Energy deficiency occurs when there is a difference between the calories consumed and expended per day. In order for a calorie deficit to allow you to lose weight without harm to health, it is necessary to take into account some rules. First, you need to know the level of basic metabolism - the amount of energy required by our body to maintain the work of all organs and systems in a calm state. You can independently calculate this using a special calculator, which is easy to find on the Internet, or you can pass a bioimpedance analysis - it will tell you in more detail about your metabolism.
Secondly, to determine the real metabolic rate, which is much higher than the basal metabolism, it is necessary to take into account the coefficient of physical activity. Behind such a complex name is nothing more than a determination of the level of one's activity during a certain period of time.

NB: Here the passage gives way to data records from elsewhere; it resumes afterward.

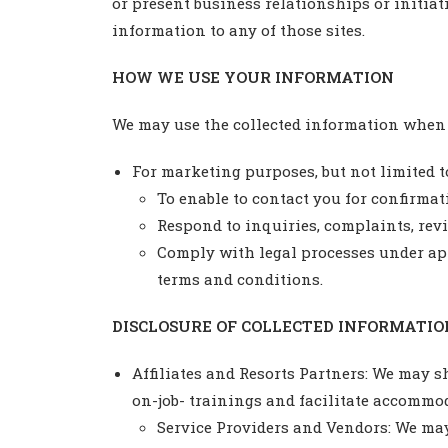
or present business relationships or initiati
information to any of those sites.
HOW WE USE YOUR INFORMATION
We may use the collected information when y
For marketing purposes, but not limited t
To enable to contact you for confirmat
Respond to inquiries, complaints, re
Comply with legal processes under app
terms and conditions.
DISCLOSURE OF COLLECTED INFORMATIO
Affiliates and Resorts Partners: We may s
on-job- trainings and facilitate accommod
Service Providers and Vendors: We may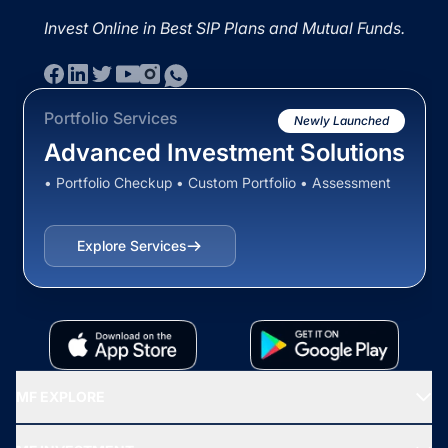
Invest Online in Best SIP Plans and Mutual Funds.
Portfolio Services
Newly Launched
Advanced Investment Solutions
• Portfolio Checkup • Custom Portfolio • Assessment
Explore Services
MF EXPLORE
Recommended funds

So, if you lead a sedentary lifestyle, your work implies long hours at the computer and there is no time for sports, then you fall under the coefficient 1.4-1.6. But if you are an avid athlete or your work involves physical activity, then the coefficient rises to 2 and higher.
So how do you get a calorie deficit ?:
Reduce the total daily calorie intake;
Adjust the composition of products by replacing them with less fatty ones;
Increase energy expenditure by increasing physical activity and changing the usual way of life (going up and down stairs instead of an elevator, walking at a fast pace instead of transport, etc.).

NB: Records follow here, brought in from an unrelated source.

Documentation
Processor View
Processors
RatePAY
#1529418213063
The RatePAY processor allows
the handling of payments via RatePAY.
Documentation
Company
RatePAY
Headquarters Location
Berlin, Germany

The safest calorie deficit is up to 20% of your daily intake. It can be maintained for up to 10-12 months. Weight loss will not occur at a rapid pace, but the result will last for a long time. A calorie deficit of 20 to 40% gives a quick result of weight loss, but we do not recommend practicing it on your own: it is better to consult with your doctor in advance and, in general, change your diet under his control. An even more pronounced calorie deficit can be applied only for a short period (no more than 3-5 days) with a decrease in daily calorie intake, for example, by 250 kcal and an increase in activity by 250 kcal: as a result, the calorie deficit will already be 500 kcal!

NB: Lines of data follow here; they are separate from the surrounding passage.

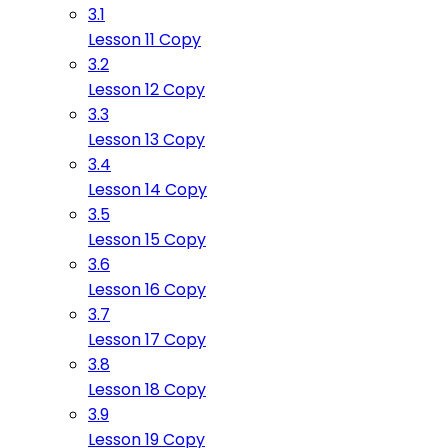
3.1
Lesson 11 Copy
3.2
Lesson 12 Copy
3.3
Lesson 13 Copy
3.4
Lesson 14 Copy
3.5
Lesson 15 Copy
3.6
Lesson 16 Copy
3.7
Lesson 17 Copy
3.8
Lesson 18 Copy
3.9
Lesson 19 Copy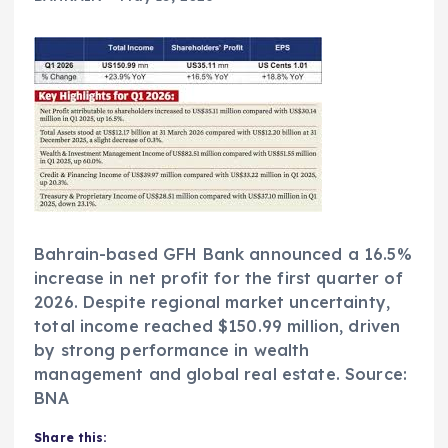
Bahrain-based GFH Bank announced a 16.5%
increase in net profit for the first quarter of
2026. Despite regional market uncertainty,
total income reached $150.99 million, driven
by strong performance in wealth
management and global real estate. Source:
BNA
Share this: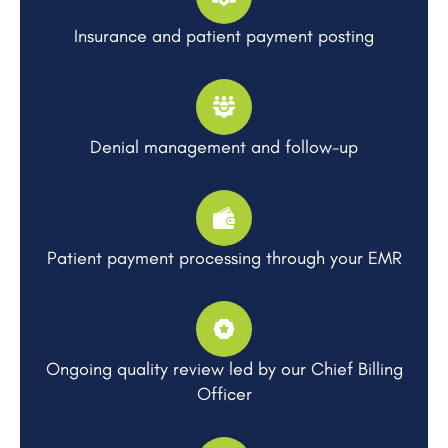
Insurance and patient payment posting
Denial management and follow-up
Patient payment processing through your EMR
Ongoing quality review led by our Chief Billing
Officer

When creating a calorie deficit, it is very important to maintain the balance of BJU (proteins / fats / carbohydrates), take into account their calorie content and daily requirement. So, the energy value of 1 gram of proteins and carbohydrates is 4 kcal, and 1 gram of fat is 9 kcal. On average, for weight loss, the body needs 1.5-1.8 g of protein per 1 kg of the desired weight and 0.8-1.0 g of fat, the rest is carbohydrates. That is why it is more correct to create a calorie deficit by reducing the amount of carbohydrates and fats, and not at the expense of protein.